La loi Hamon et ses sanctions administratives
L'adoption par la loi Hamon, en matière de relations commerciales, de sanctions administratives lourdes sur le modèle de ce qui avait été fait pour la loi de Modernisation agricole sur la contractualisation, vise une meilleure application de la loi et un désengorgement des tribunaux. Mais la garantie des droits des opérateurs s'en trouve affaiblie.
Pour rappel, il est prévu que sera sanctionné d'une amende administrative – pouvant aller jusqu'à 75000 euros (ou 375000 euros s'il s'agit d'une personne moral) – le fait pour un acheteur de bénéficier d'avoir ou de ne pas joindre de bon de commande à une marchandise (l'application des mêmes sanctions en matière de délais de paiement ou de pénalités a été annulée, car le législateur avait laissé coexister deux sanctions distinctes pour les mêmes faits).

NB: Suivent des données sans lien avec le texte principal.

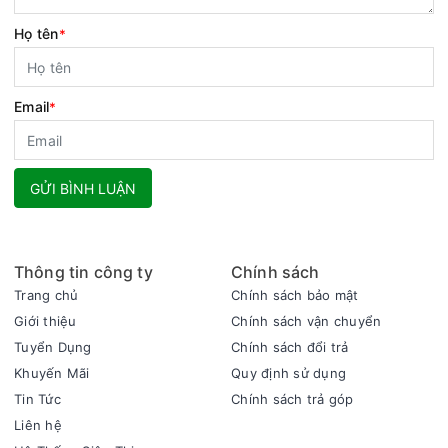
Họ tên
*
Email
*
GỬI BÌNH LUẬN
Thông tin công ty
Chính sách
Trang chủ
Chính sách bảo mật
Giới thiệu
Chính sách vận chuyển
Tuyển Dụng
Chính sách đổi trả
Khuyến Mãi
Quy định sử dụng
Tin Tức
Chính sách trả góp
Liên hệ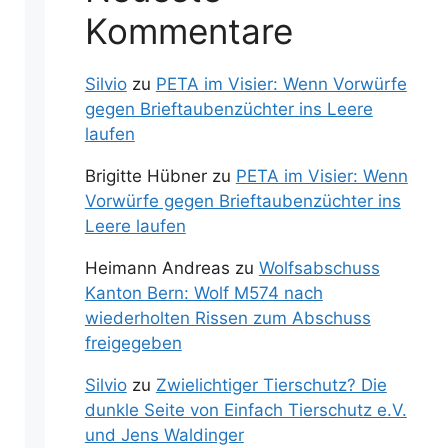
Kommentare
Silvio
zu
PETA im Visier: Wenn Vorwürfe
gegen Brieftaubenzüchter ins Leere
laufen
Brigitte Hübner
zu
PETA im Visier: Wenn
Vorwürfe gegen Brieftaubenzüchter ins
Leere laufen
Heimann Andreas
zu
Wolfsabschuss
Kanton Bern: Wolf M574 nach
wiederholten Rissen zum Abschuss
freigegeben
Silvio
zu
Zwielichtiger Tierschutz? Die
dunkle Seite von Einfach Tierschutz e.V.
und Jens Waldinger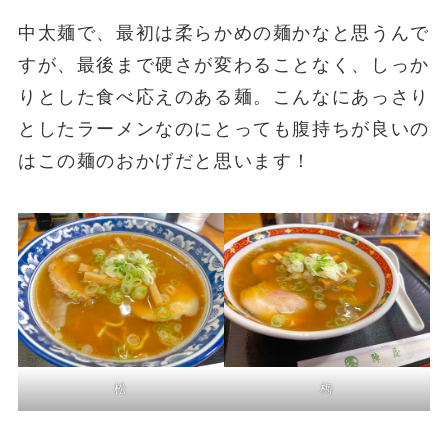
中太麺で、最初は柔らかめの麺かなと思うんで
すが、最後まで硬さが変わることなく、しっか
りとした食べ応えのある麺。こんなにあっさり
としたラーメンなのにとっても腹持ちが良いの
はこの麺のおかげだと思います！
松
梅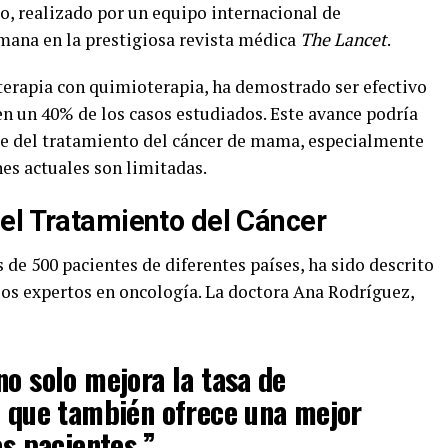
o, realizado por un equipo internacional de
emana en la prestigiosa revista médica
The Lancet
.
erapia con quimioterapia, ha demostrado ser efectivo
en un 40% de los casos estudiados. Este avance podría
ue del tratamiento del cáncer de mama, especialmente
es actuales son limitadas.
el Tratamiento del Cáncer
 de 500 pacientes de diferentes países, ha sido descrito
os expertos en oncología. La doctora Ana Rodríguez,
no solo mejora la tasa de
o que también ofrece una mejor
as pacientes.”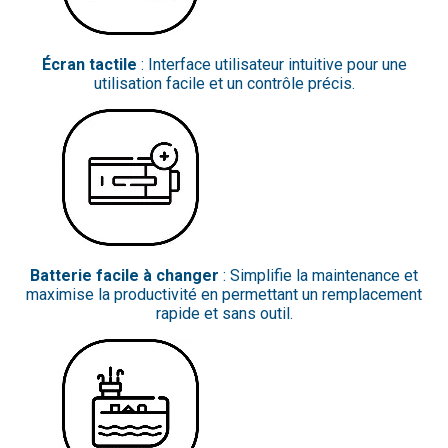
Écran tactile
: Interface utilisateur intuitive pour une
utilisation facile et un contrôle précis.
Batterie facile à changer
: Simplifie la maintenance et
maximise la productivité en permettant un remplacement
rapide et sans outil.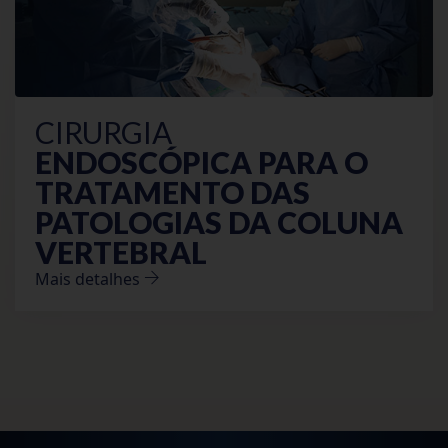
CIRURGIA
ENDOSCÓPICA PARA O
TRATAMENTO DAS
PATOLOGIAS
DA COLUNA
VERTEBRAL
Mais detalhes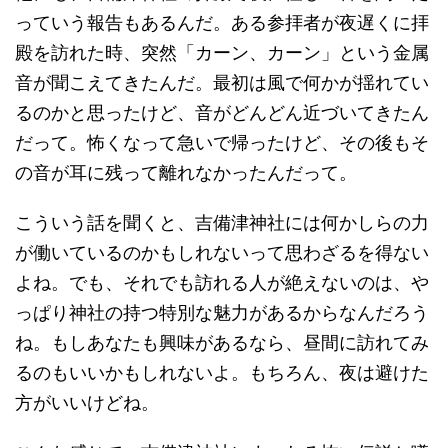
っていう報告もあるんだ。ある参拝者が夜遅くに拝
殿を訪れた時、突然「カーン、カーン」という金属
音が聞こえてきたんだ。最初は風で何かが揺れてい
るのかと思ったけど、音がどんどん近づいてきたん
だって。怖くなって急いで帰ったけど、その後もそ
の音が耳に残って離れなかったんだって。
こういう話を聞くと、吉備津神社には何かしらの力
が働いているのかもしれないって思わざるを得ない
よね。でも、それでも訪れる人が絶えないのは、や
っぱり神社の持つ特別な魅力があるからなんだろう
ね。もしあなたも興味があるなら、昼間に訪れてみ
るのもいいかもしれないよ。もちろん、夜は避けた
方がいいけどね。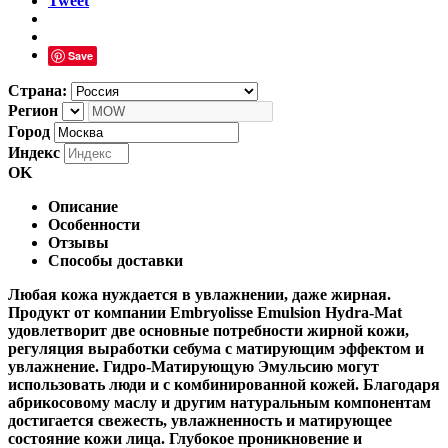
Tweet
Save
Страна:
Регион
Город
Индекс
OK
Описание
Особенности
Отзывы
Способы доставки
Любая кожа нуждается в увлажнении, даже жирная.
Продукт от компании Embryolisse Emulsion Hydra-Mat
удовлетворит две основные потребности жирной кожи,
регуляция выработки себума с матирующим эффектом и
увлажнение. Гидро-Матирующую Эмульсию могут
использовать люди и с комбинированной кожей. Благодаря
абрикосовому маслу и другим натуральным компонентам
достигается свежесть, увлажненность и матирующее
состояние кожи лица. Глубокое проникновение и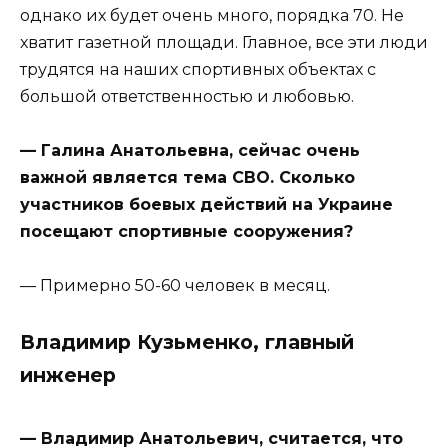
однако их будет очень много, порядка 70. Не
хватит газетной площади. Главное, все эти люди
трудятся на наших спортивных объектах с
большой ответственностью и любовью.
— Галина Анатольевна, сейчас очень
важной является тема СВО. Сколько
участников боевых действий на Украине
посещают спортивные сооружения?
— Примерно 50-60 человек в месяц.
Владимир Кузьменко, главный
инженер
— Владимир Анатольевич, считается, что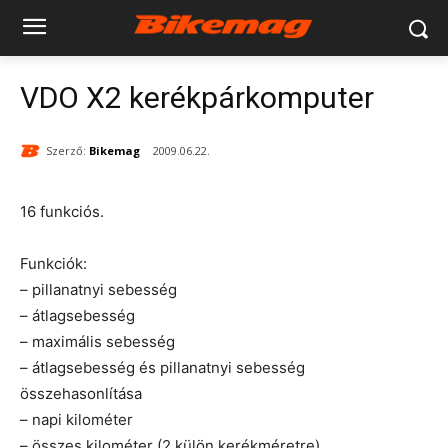
VDO X2 kerékpárkomputer
Szerző:
Bikemag
2009.06.22.
16 funkciós.
Funkciók:
– pillanatnyi sebesség
– átlagsebesség
– maximális sebesség
– átlagsebesség és pillanatnyi sebesség
összehasonlítása
– napi kilométer
– összes kilométer (2 külön kerékméretre)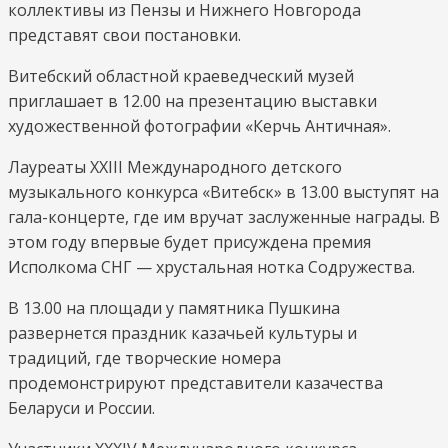
коллективы из Пензы и Нижнего Новгорода
представят свои постановки.
Витебский областной краеведческий музей
приглашает в 12.00 на презентацию выставки
художественной фотографии «Керчь Античная».
Лауреаты XXIII Международного детского
музыкального конкурса «Витебск» в 13.00 выступят на
гала-концерте, где им вручат заслуженные награды. В
этом году впервые будет присуждена премия
Исполкома СНГ — хрустальная нотка Содружества.
В 13.00 на площади у памятника Пушкина
развернется праздник казачьей культуры и
традиций, где творческие номера
продемонстрируют представители казачества
Беларуси и России.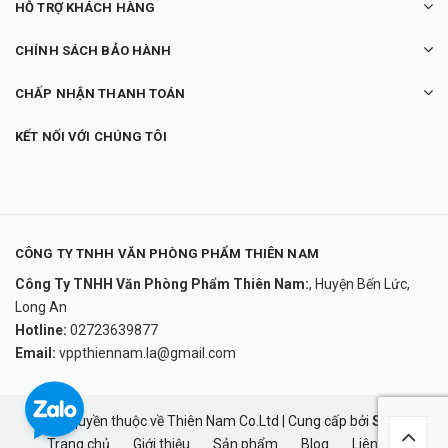
HỖ TRỢ KHÁCH HÀNG
CHÍNH SÁCH BẢO HÀNH
CHẤP NHẬN THANH TOÁN
KẾT NỐI VỚI CHÚNG TÔI
CÔNG TY TNHH VĂN PHÒNG PHẨM THIÊN NAM
Công Ty TNHH Văn Phòng Phẩm Thiên Nam:
, Huyện Bến Lức,
Long An
Hotline:
02723639877
Email:
vppthiennam.la@gmail.com
Bản quyền thuộc về Thiên Nam Co.Ltd
|
Cung cấp bởi
Sapo
Trang chủ
Giới thiệu
Sản phẩm
Blog
Liên hệ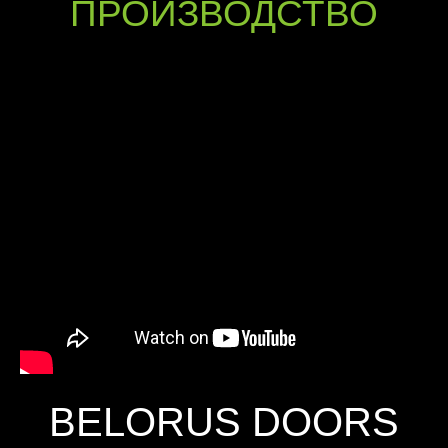
ПРОИЗВОДСТВО
BELORUS DOORS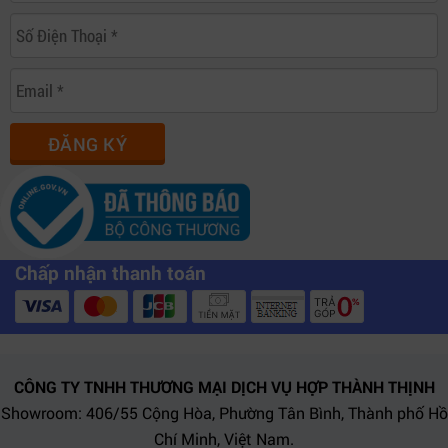
ĐĂNG KÝ
Chấp nhận thanh toán
CÔNG TY TNHH THƯƠNG MẠI DỊCH VỤ HỢP THÀNH THỊNH
Showroom: 406/55 Cộng Hòa, Phường Tân Bình, Thành phố Hồ
Chí Minh, Việt Nam.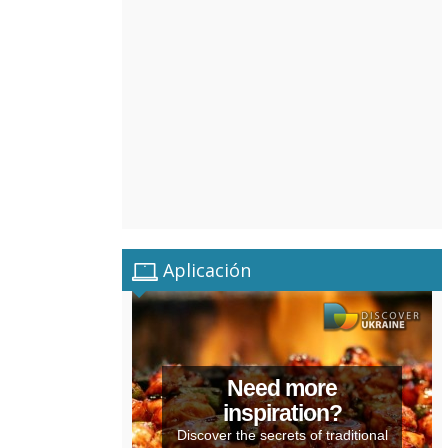
Aplicación
Need more
inspiration?
Discover the secrets of traditional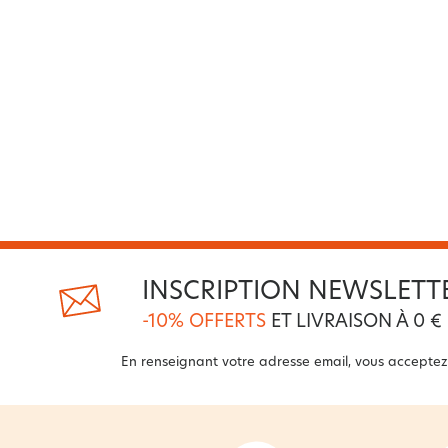
INSCRIPTION NEWSLETT
-10% OFFERTS
ET LIVRAISON À 0 €
En renseignant votre adresse email, vous acceptez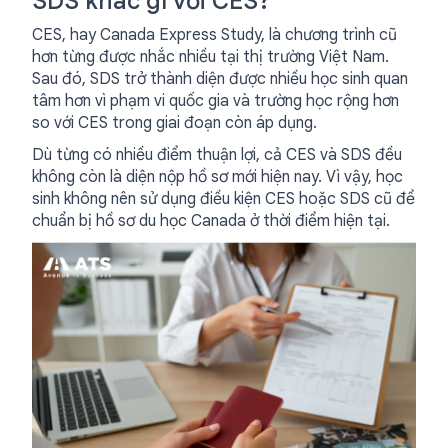
SDS khác gì với CES?
CES, hay Canada Express Study, là chương trình cũ
hơn từng được nhắc nhiều tại thị trường Việt Nam.
Sau đó, SDS trở thành diện được nhiều học sinh quan
tâm hơn vì phạm vi quốc gia và trường học rộng hơn
so với CES trong giai đoạn còn áp dụng.
Dù từng có nhiều điểm thuận lợi, cả CES và SDS đều
không còn là diện nộp hồ sơ mới hiện nay. Vì vậy, học
sinh không nên sử dụng điều kiện CES hoặc SDS cũ để
chuẩn bị hồ sơ du học Canada ở thời điểm hiện tại.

Que le Conseil ait considéré que ces sanctions n'étaient pas disproportionnées laissera plus d'un lecteur songeur. Mais qu'il n'ait rien trouvé à redire à ce qu'elles soient entièrement aux mains de l'administration interpelle.
Séparation des pouvoirsLe fait qu'une autorité administrative puisse prononcer des sanctions a déjà été admis par le Conseil constitutionnel, notamment dans une décision du 17 janvier 1989 (no 88-248 DC). S'agissant des autorités administratives indépendantes (Autorité de la concurrence, Autorité des marchés financiers, Haute Autorité de l'audiovisuel, etc.), le Conseil constitutionnel considère que le principe de séparation des pouvoirs est respecté, comme il l'a encore décidé récemment (décision no 2013-331 QPC du 5 juillet 2013, Société Numéricable SAS et autres).
Tel n'est pourtant pas le cas de la Direction générale de la concurrence, de la consommation et de la répression des fraudes (DGCCRF), administration appartenant au Ministère de l'Économie et strictement hiérarchisée. Pourtant, franchissant un pas supplémentaire dans sa décision du 17 mars 2014, le Conseil constitutionnel a considéré que la DGCCRF était tenue de suivre une procédure respectant les droits de la défense et le droit à procès équitable, et qu'un recours devant le juge administratif permettait de contester la sanction, de sorte que tout risque d'inconstitutionnalité était écarté, sans qu'il soit besoin d'examiner le degré d'indépendance de l'autorité administrative concernée.
Recours possibleOr, on peut légitimement s'interroger sur le respect des droits de la défense et du droit à un procès équitable lorsque c'est la même administration qui constate l'infraction, décide les poursuites et prononce la sanction : tel est ici le cas, alors que même en matière judiciaire la séparation des autorités de constatation, de poursuite et de sanction doit être respectée.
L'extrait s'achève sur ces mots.